On Mon 01-07-13 18:10:56, Dave Chinner wrote:
> On Mon, Jul 01, 2013 at 09:50:05AM +0200, Michal Hocko wrote:
> > On Mon 01-07-13 11:25:58, Dave Chinner wrote:
> > > On Sun, Jun 30, 2013 at 08:33:49PM +0200, Michal Hocko wrote:
> > > > On Sat 29-06-13 12:55:09, Dave Chinner wrote:
> > > > > On Thu, Jun 27, 2013 at 04:54:11PM +0200, Michal Hocko wrote:
> > > > > > On Thu 27-06-13 09:24:26, Dave Chinner wrote:
> > > > > > > On Wed, Jun 26, 2013 at 10:15:09AM +0200, Michal Hocko wrote:
> > > > > > > > On Tue 25-06-13 12:27:54, Dave Chinner wrote:
> > > > > > > > > On Tue, Jun 18, 2013 at 03:50:25PM +0200, Michal Hocko wrote:
> > > > > > > > > > And again, another hang.

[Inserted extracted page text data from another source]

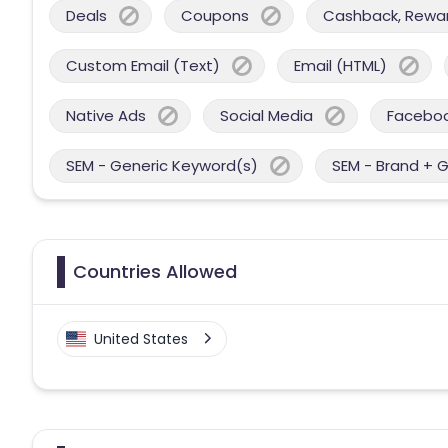
Deals
Coupons
Cashback, Reward
Custom Email (Text)
Email (HTML)
Native Ads
Social Media
Facebo
SEM - Generic Keyword(s)
SEM - Brand + 
Countries Allowed
United States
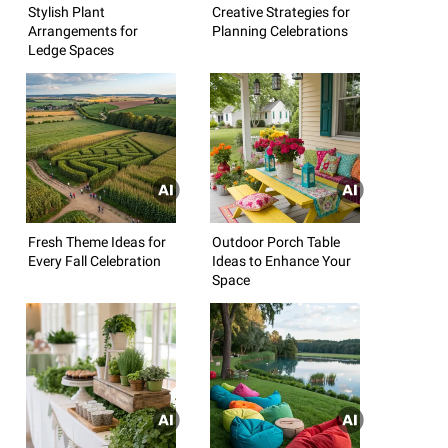
Stylish Plant
Creative Strategies for
Arrangements for
Planning Celebrations
Ledge Spaces
Fresh Theme Ideas for
Outdoor Porch Table
Every Fall Celebration
Ideas to Enhance Your
Space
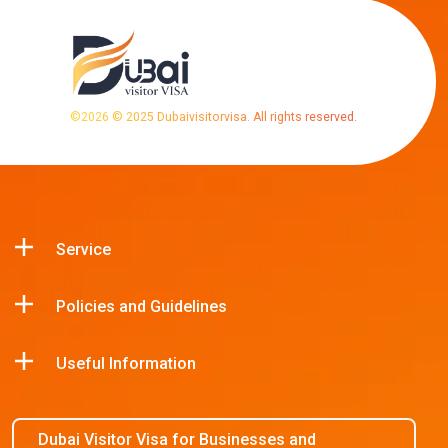
©
2026
© 2025 Dubaivisitorvisa. All rights reserved.
Service
Policies and Guidelines
Useful Information
Dubai Visitor Visa for Businesses and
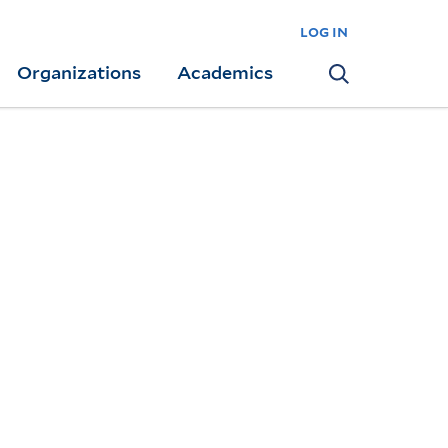
log in
Organizations
Academics
Search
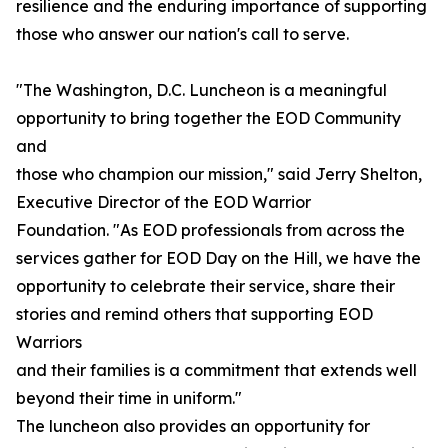
resilience and the enduring importance of supporting
those who answer our nation's call to serve.
"The Washington, D.C. Luncheon is a meaningful
opportunity to bring together the EOD Community
and
those who champion our mission," said Jerry Shelton,
Executive Director of the EOD Warrior
Foundation. "As EOD professionals from across the
services gather for EOD Day on the Hill, we have the
opportunity to celebrate their service, share their
stories and remind others that supporting EOD
Warriors
and their families is a commitment that extends well
beyond their time in uniform."
The luncheon also provides an opportunity for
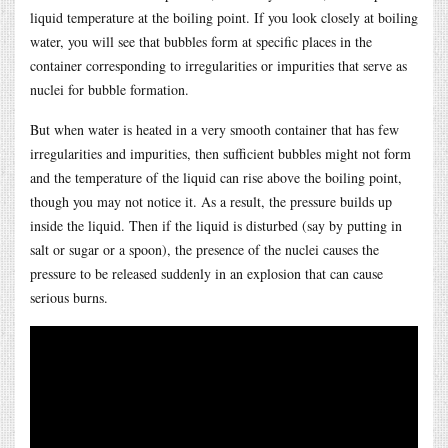
liquid temperature at the boiling point. If you look closely at boiling
water, you will see that bubbles form at specific places in the
container corresponding to irregularities or impurities that serve as
nuclei for bubble formation.
But when water is heated in a very smooth container that has few
irregularities and impurities, then sufficient bubbles might not form
and the temperature of the liquid can rise above the boiling point,
though you may not notice it. As a result, the pressure builds up
inside the liquid. Then if the liquid is disturbed (say by putting in
salt or sugar or a spoon), the presence of the nuclei causes the
pressure to be released suddenly in an explosion that can cause
serious burns.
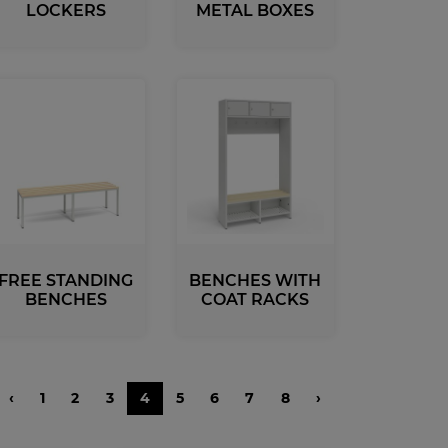
LOCKERS
METAL BOXES
Benches and Roofs for Lockers
Free Standing Benches
Benches With Coat Racks
UV-PRINTED
ockers
s
FREE STANDING
BENCHES WITH
BENCHES
COAT RACKS
‹
1
2
3
4
5
6
7
8
›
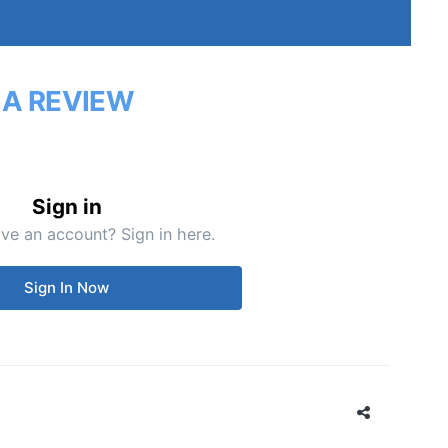
 A REVIEW
Sign in
ve an account? Sign in here.
Sign In Now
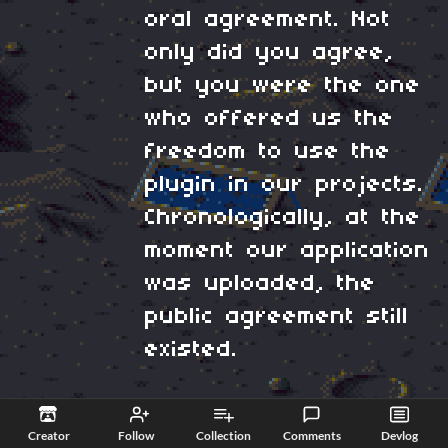
oral agreement. Not
only did you agree,
but you were the one
who offered us the
freedom to use the
plugin in our projects.
Chronologically, at the
moment our application
was uploaded, the
public agreement still
existed.
In this interpretation,
Creator
Follow
Collection
Comments
Devlog
you are the one who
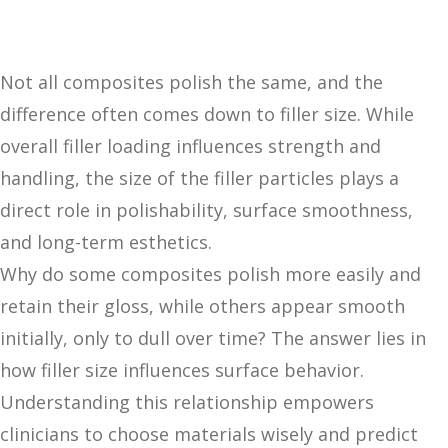
Not all composites polish the same, and the
difference often comes down to filler size. While
overall filler loading influences strength and
handling, the size of the filler particles plays a
direct role in polishability, surface smoothness,
and long-term esthetics.
Why do some composites polish more easily and
retain their gloss, while others appear smooth
initially, only to dull over time? The answer lies in
how filler size influences surface behavior.
Understanding this relationship empowers
clinicians to choose materials wisely and predict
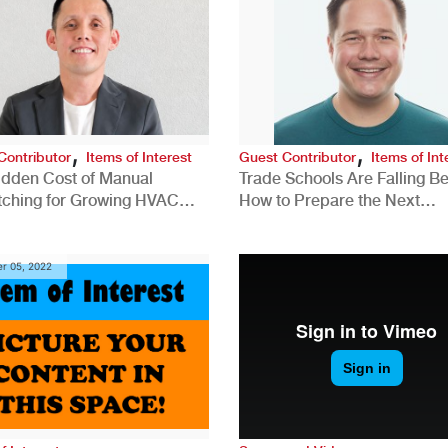
,
,
Contributor
Items of Interest
Guest Contributor
Items of Int
idden Cost of Manual
Trade Schools Are Falling Be
tching for Growing HVAC
How to Prepare the Next
anies
Generation for a Tech-Drive
Construction Industry
r 05, 2022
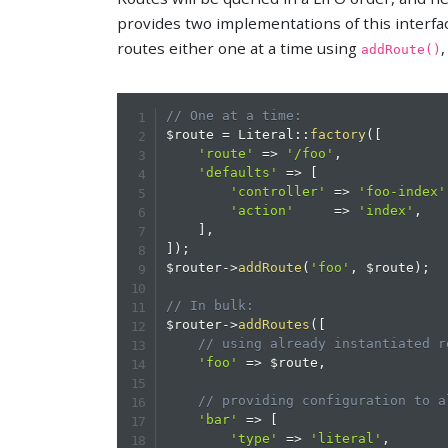
provides two implementations of this interfa
routes either one at a time using
,
addRoute()
// One at a time:
$route
=
Literal
::
factory
(
[
'route'
=>
'/foo'
,
'defaults'
=>
[
'controller'
=>
'foo-index'
'action'
=>
'index'
,
]
,
]
)
;
$router
->
addRoute
(
'foo'
,
$route
)
;
// In bulk:
$router
->
addRoutes
(
[
// using already instantiated r
'foo'
=>
$route
,
// providing configuration to a
'bar'
=>
[
'type'
=>
'literal'
,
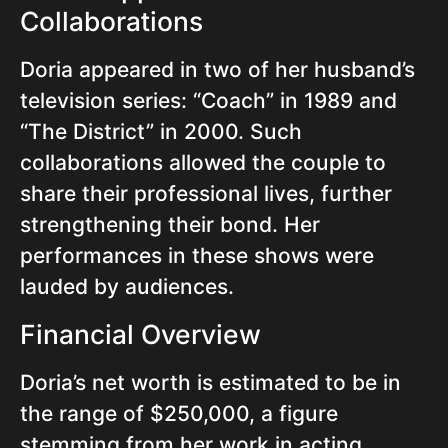
Collaborations
Doria appeared in two of her husband’s
television series: “Coach” in 1989 and
“The District” in 2000. Such
collaborations allowed the couple to
share their professional lives, further
strengthening their bond. Her
performances in these shows were
lauded by audiences.
Financial Overview
Doria’s net worth is estimated to be in
the range of $250,000, a figure
stemming from her work in acting,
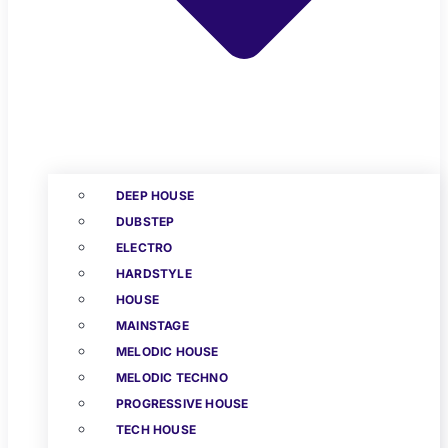
DEEP HOUSE
DUBSTEP
ELECTRO
HARDSTYLE
HOUSE
MAINSTAGE
MELODIC HOUSE
MELODIC TECHNO
PROGRESSIVE HOUSE
TECH HOUSE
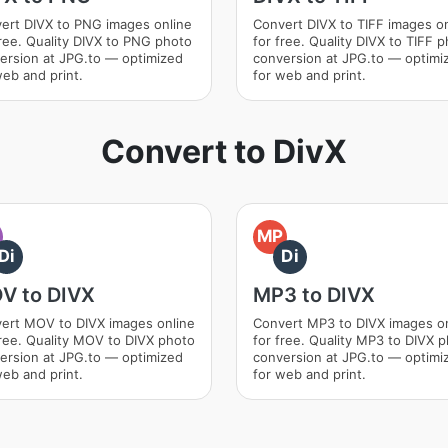
ert DIVX to PNG images online
Convert DIVX to TIFF images on
free. Quality DIVX to PNG photo
for free. Quality DIVX to TIFF 
ersion at JPG.to — optimized
conversion at JPG.to — optimi
web and print.
for web and print.
Convert to DivX
O
MP
Di
Di
V to DIVX
MP3 to DIVX
ert MOV to DIVX images online
Convert MP3 to DIVX images o
free. Quality MOV to DIVX photo
for free. Quality MP3 to DIVX 
ersion at JPG.to — optimized
conversion at JPG.to — optimi
web and print.
for web and print.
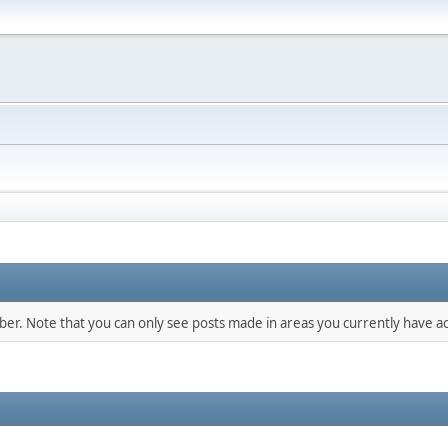
mber. Note that you can only see posts made in areas you currently have ac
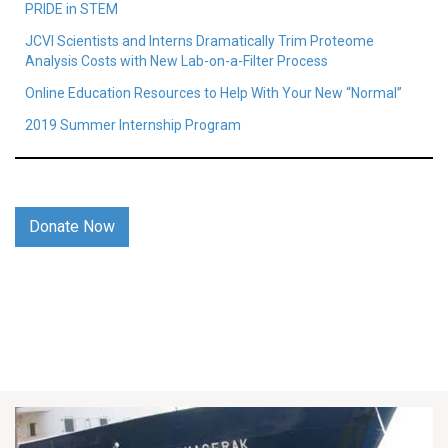
PRIDE in STEM
JCVI Scientists and Interns Dramatically Trim Proteome
Analysis Costs with New Lab-on-a-Filter Process
Online Education Resources to Help With Your New “Normal”
2019 Summer Internship Program
Donate Now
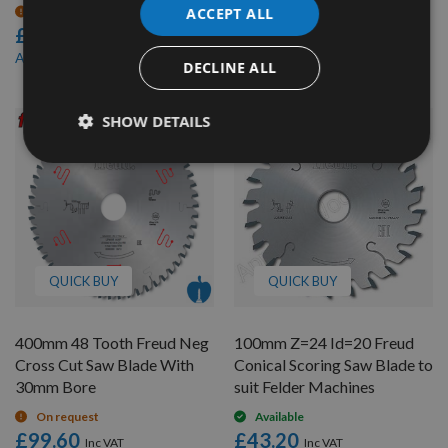
£40.80
On request
ACCEPT ALL
£62.40
£35.50
As low as
£59.28
As low as
DECLINE ALL
SHOW DETAILS
QUICK BUY
QUICK BUY
400mm 48 Tooth Freud Neg
100mm Z=24 Id=20 Freud
Cross Cut Saw Blade With
Conical Scoring Saw Blade to
30mm Bore
suit Felder Machines
On request
Available
£99.60
£43.20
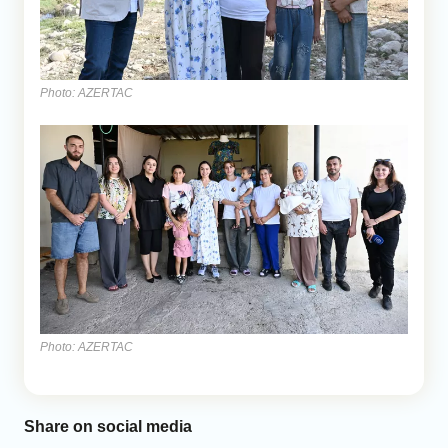
Photo: AZERTAC
Photo: AZERTAC
Share on social media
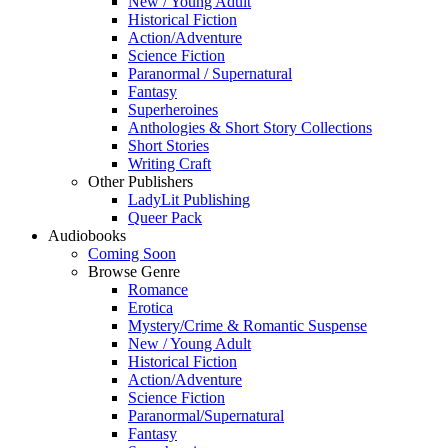
New / Young Adult
Historical Fiction
Action/Adventure
Science Fiction
Paranormal / Supernatural
Fantasy
Superheroines
Anthologies & Short Story Collections
Short Stories
Writing Craft
Other Publishers
LadyLit Publishing
Queer Pack
Audiobooks
Coming Soon
Browse Genre
Romance
Erotica
Mystery/Crime & Romantic Suspense
New / Young Adult
Historical Fiction
Action/Adventure
Science Fiction
Paranormal/Supernatural
Fantasy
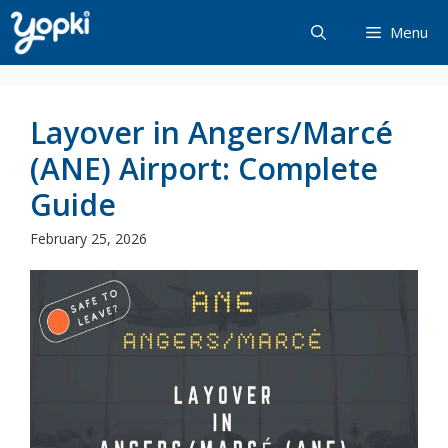
Skip
Menu
to
content
Layover in Angers/Marcé
(ANE) Airport: Complete
Guide
February 25, 2026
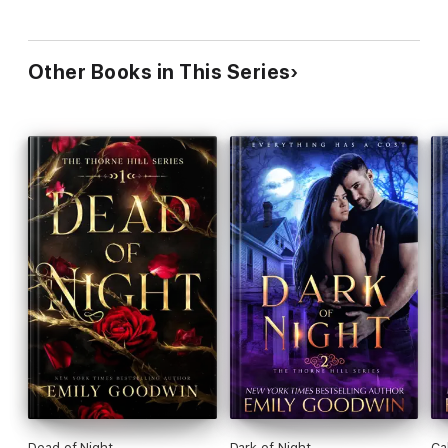
Other Books in This Series
Dead of Night
Dark of Night
Ca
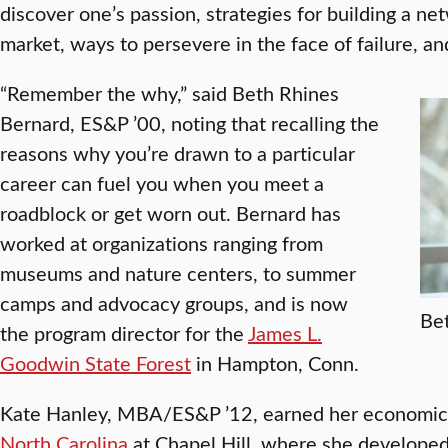
discover one’s passion, strategies for building a ne
market, ways to persevere in the face of failure, an
“Remember the why,” said Beth Rhines
Bernard, ES&P ’00, noting that recalling the
reasons why you’re drawn to a particular
career can fuel you when you meet a
roadblock or get worn out. Bernard has
worked at organizations ranging from
museums and nature centers, to summer
camps and advocacy groups, and is now
Be
the program director for the
James L.
Goodwin State Forest
in Hampton, Conn.
Kate Hanley, MBA/ES&P ’12, earned her economic
North Carolina
at Chapel Hill, where she developed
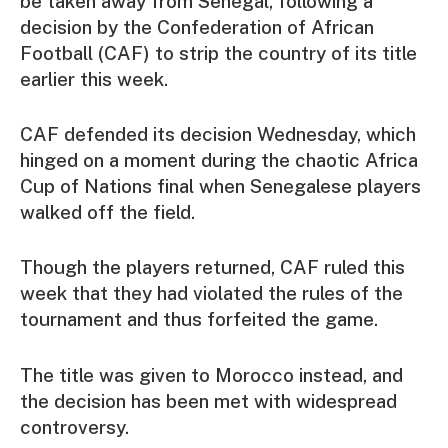
be taken away from Senegal, following a
decision by the Confederation of African
Football (CAF) to strip the country of its title
earlier this week.
CAF defended its decision Wednesday, which
hinged on a moment during the chaotic Africa
Cup of Nations final when Senegalese players
walked off the field.
Though the players returned, CAF ruled this
week that they had violated the rules of the
tournament and thus forfeited the game.
The title was given to Morocco instead, and
the decision has been met with widespread
controversy.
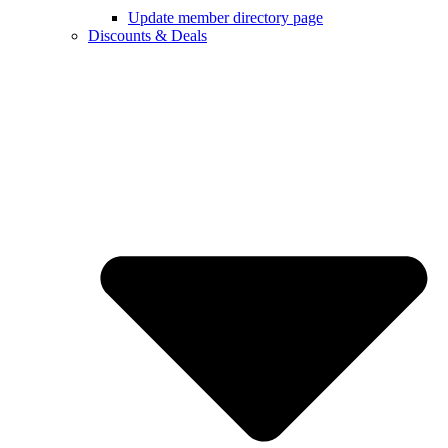
Update member directory page
Discounts & Deals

It looks like the inode deletion 
> > > > > > > > > > never
> > > > > > > > > > finishes. The good thing is that I do not see any LRU 
> > > > > > > > > > related BUG_ONs
> > > > > > > > > > anymore. I am going to test with the other patch in the 
> > > > > > > > > > thread.
> > > > > > > > > > 
> > > > > > > > > > 2476 [<ffffffff8118325e>] __wait_on_freeing_inode+0x9e/0xc0 
> > > > > > > > > > <<< waiting for an inode to go away
> > > > > > > > > > [<ffffffff81183321>] find_inode_fast+0xa1/0xc0
> > > > > > > > > > [<ffffffff8118525f>] iget_locked+0x4f/0x180
> > > > > > > > > > [<ffffffff811ef9e3>] ext4_iget+0x33/0x9f0
> > > > > > > > > > [<ffffffff811f6a1c>] ext4_lookup+0xbc/0x160
> > > > > > > > > > [<ffffffff81174ad0>] lookup_real+0x20/0x60
> > > > > > > > > > [<ffffffff81177e25>] lookup_open+0x175/0x1d0
> > > > > > > > > > [<ffffffff8117815e>] do_last+0x2de/0x780                    
> > > > > > > > > > <<< holds i_mutex
> > > > > > > > > > [<ffffffff8117ae9a>] path_openat+0xda/0x400
> > > > > > > > > > [<ffffffff8117b303>] do_filp_open+0x43/0xa0
> > > > > > > > > > [<ffffffff81168ee0>] do_sys_open+0x160/0x1e0
> > > > > > > > > > [<ffffffff81168f9c>] sys_open+0x1c/0x20
> > > > > > > > > > [<ffffffff81582fe9>] system_call_fastpath+0x16/0x1b
> > > > > > > > > > [<ffffffffffffffff>] 0xffffffffffffffff
> > > 
> > > .....
> > > > Do you mean sysrq+t? It is attached. 
> > > > 
> > > > Btw. I was able to reproduce this again. The stuck processes were
> > > > sitting in the same traces for more than 28 hours without any change so
> > > > I do not think this is a temporal condition.
> > > > 
> > > > Traces of all processes in the D state:
> > > > 7561 [<ffffffffa029c03e>] xfs_iget+0xbe/0x190 [xfs]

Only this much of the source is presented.